'''

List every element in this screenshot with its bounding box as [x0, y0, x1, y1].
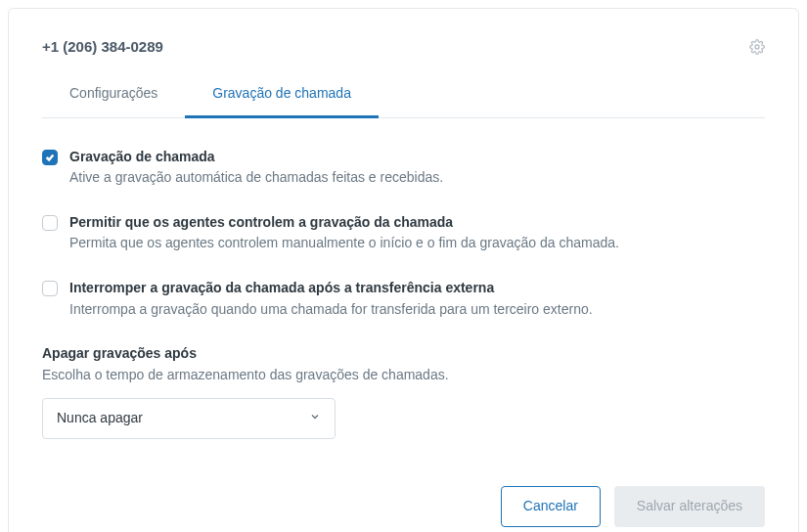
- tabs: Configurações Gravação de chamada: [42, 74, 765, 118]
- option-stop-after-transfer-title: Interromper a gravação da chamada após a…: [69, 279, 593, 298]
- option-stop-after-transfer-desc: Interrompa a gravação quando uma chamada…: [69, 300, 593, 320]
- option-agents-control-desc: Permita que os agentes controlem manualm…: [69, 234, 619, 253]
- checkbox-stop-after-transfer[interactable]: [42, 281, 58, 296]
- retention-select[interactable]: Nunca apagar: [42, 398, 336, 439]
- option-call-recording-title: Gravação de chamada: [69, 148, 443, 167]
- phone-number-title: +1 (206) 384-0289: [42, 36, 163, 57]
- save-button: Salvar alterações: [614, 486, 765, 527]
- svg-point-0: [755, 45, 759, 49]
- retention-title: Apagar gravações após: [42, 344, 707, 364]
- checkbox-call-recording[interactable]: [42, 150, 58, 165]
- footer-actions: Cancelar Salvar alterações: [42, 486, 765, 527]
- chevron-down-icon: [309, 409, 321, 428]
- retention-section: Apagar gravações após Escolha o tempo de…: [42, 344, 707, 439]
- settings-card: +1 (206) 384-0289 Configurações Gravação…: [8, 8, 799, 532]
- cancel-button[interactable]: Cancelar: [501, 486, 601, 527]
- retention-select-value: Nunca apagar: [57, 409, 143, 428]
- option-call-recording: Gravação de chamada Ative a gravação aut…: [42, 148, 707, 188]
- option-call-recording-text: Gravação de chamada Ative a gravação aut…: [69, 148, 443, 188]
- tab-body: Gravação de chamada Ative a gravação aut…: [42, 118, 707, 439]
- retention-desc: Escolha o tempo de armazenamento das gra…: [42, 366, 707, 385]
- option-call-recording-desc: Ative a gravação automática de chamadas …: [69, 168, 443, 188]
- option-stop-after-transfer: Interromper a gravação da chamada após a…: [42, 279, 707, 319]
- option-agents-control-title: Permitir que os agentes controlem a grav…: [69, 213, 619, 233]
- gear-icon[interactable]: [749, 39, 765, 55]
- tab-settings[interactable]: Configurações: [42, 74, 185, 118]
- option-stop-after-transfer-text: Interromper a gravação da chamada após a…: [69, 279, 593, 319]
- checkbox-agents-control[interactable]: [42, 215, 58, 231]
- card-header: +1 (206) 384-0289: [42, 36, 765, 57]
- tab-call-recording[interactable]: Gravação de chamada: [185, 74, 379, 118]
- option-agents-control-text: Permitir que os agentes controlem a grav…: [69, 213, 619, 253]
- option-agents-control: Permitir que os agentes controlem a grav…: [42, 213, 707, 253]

'''
'''

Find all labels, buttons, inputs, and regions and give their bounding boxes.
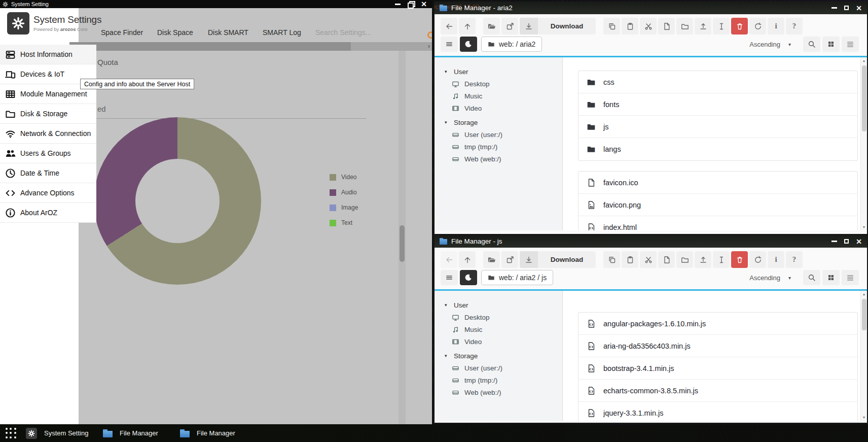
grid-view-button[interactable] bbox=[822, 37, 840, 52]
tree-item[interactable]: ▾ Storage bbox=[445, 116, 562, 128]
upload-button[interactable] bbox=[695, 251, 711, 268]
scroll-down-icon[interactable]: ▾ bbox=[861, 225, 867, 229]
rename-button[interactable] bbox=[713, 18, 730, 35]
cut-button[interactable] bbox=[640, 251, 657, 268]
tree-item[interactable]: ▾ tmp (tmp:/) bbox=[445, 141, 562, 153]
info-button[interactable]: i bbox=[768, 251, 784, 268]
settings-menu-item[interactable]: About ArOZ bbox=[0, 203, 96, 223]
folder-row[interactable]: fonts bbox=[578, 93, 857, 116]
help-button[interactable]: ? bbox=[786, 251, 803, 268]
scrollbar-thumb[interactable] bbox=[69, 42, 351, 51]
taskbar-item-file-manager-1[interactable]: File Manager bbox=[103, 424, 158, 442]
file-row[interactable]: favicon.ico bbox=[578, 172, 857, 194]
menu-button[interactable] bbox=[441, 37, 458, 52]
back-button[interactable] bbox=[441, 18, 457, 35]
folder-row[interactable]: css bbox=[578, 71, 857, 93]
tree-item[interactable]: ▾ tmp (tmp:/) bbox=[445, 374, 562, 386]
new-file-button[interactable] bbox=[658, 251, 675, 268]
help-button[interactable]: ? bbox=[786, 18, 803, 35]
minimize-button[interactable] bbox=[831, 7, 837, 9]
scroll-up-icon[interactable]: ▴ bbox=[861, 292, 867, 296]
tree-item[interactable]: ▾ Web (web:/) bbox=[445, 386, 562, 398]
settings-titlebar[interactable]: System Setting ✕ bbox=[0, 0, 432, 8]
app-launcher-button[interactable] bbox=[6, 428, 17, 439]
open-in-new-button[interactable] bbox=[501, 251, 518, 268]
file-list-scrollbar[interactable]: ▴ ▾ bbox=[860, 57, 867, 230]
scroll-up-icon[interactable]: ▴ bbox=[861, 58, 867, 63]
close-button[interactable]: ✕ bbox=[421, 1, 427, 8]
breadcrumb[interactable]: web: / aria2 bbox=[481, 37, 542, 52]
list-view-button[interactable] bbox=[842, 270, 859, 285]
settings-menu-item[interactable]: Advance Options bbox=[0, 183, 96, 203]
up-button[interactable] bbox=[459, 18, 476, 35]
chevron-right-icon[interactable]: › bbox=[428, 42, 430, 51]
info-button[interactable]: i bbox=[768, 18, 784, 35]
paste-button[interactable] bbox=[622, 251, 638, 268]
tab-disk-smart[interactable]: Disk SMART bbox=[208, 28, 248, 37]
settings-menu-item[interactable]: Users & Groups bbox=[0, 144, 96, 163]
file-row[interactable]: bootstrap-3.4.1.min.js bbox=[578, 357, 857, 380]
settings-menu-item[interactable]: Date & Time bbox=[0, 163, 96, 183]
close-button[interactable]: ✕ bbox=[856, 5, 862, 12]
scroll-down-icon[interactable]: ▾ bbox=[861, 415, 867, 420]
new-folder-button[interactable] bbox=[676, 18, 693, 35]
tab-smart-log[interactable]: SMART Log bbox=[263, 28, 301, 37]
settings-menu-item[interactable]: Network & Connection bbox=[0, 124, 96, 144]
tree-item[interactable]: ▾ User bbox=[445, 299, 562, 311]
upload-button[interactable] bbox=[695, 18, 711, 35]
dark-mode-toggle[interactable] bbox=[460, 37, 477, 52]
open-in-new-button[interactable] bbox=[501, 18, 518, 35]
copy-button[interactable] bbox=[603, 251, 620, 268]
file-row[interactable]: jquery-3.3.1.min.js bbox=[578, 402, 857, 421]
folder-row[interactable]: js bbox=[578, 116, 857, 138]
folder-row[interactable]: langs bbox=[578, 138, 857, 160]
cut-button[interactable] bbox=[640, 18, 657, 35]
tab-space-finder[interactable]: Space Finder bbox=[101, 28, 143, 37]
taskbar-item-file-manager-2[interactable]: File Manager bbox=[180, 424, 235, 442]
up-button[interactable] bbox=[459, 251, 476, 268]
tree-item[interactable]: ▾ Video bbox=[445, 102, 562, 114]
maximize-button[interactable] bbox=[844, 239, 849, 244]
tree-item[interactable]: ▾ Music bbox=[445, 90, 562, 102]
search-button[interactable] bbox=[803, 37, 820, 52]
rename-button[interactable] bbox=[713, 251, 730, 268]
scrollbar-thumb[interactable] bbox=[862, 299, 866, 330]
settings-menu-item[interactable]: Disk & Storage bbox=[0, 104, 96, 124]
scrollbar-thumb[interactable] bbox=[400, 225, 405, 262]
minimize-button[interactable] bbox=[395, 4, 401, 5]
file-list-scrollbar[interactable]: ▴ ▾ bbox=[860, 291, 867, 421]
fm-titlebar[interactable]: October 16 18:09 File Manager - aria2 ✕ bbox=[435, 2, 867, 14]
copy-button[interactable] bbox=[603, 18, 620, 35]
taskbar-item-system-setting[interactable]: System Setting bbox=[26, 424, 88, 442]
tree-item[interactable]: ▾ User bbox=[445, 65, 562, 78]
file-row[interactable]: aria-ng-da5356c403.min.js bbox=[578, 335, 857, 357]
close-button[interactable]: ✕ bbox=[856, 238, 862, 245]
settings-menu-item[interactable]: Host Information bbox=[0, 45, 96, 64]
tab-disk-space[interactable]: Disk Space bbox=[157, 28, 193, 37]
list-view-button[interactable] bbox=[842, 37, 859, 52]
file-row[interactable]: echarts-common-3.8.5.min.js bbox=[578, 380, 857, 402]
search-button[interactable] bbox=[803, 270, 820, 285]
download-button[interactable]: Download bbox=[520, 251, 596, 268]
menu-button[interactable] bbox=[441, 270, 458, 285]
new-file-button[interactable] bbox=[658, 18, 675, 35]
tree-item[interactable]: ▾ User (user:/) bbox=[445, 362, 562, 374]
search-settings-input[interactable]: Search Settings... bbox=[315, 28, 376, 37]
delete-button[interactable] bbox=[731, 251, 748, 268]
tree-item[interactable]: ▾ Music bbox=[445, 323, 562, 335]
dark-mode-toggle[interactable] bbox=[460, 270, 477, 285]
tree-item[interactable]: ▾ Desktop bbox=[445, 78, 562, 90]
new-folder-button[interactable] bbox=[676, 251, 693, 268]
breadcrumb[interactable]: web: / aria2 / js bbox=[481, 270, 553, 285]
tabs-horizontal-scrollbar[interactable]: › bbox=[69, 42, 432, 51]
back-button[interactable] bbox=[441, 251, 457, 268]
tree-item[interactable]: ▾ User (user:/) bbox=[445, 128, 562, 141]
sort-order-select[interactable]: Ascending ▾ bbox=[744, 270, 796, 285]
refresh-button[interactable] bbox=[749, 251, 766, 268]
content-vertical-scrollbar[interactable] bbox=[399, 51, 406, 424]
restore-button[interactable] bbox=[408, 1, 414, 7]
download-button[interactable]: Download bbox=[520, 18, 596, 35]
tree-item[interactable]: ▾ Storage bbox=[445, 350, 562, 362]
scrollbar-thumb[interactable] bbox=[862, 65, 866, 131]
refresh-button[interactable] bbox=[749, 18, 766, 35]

'''

Report every line containing the string "Storage" in the material.

*SOLVED EXERCISE:*
tree-item[interactable]: ▾ Storage bbox=[445, 116, 562, 128]
settings-menu-item[interactable]: Disk & Storage bbox=[0, 104, 96, 124]
tree-item[interactable]: ▾ Storage bbox=[445, 350, 562, 362]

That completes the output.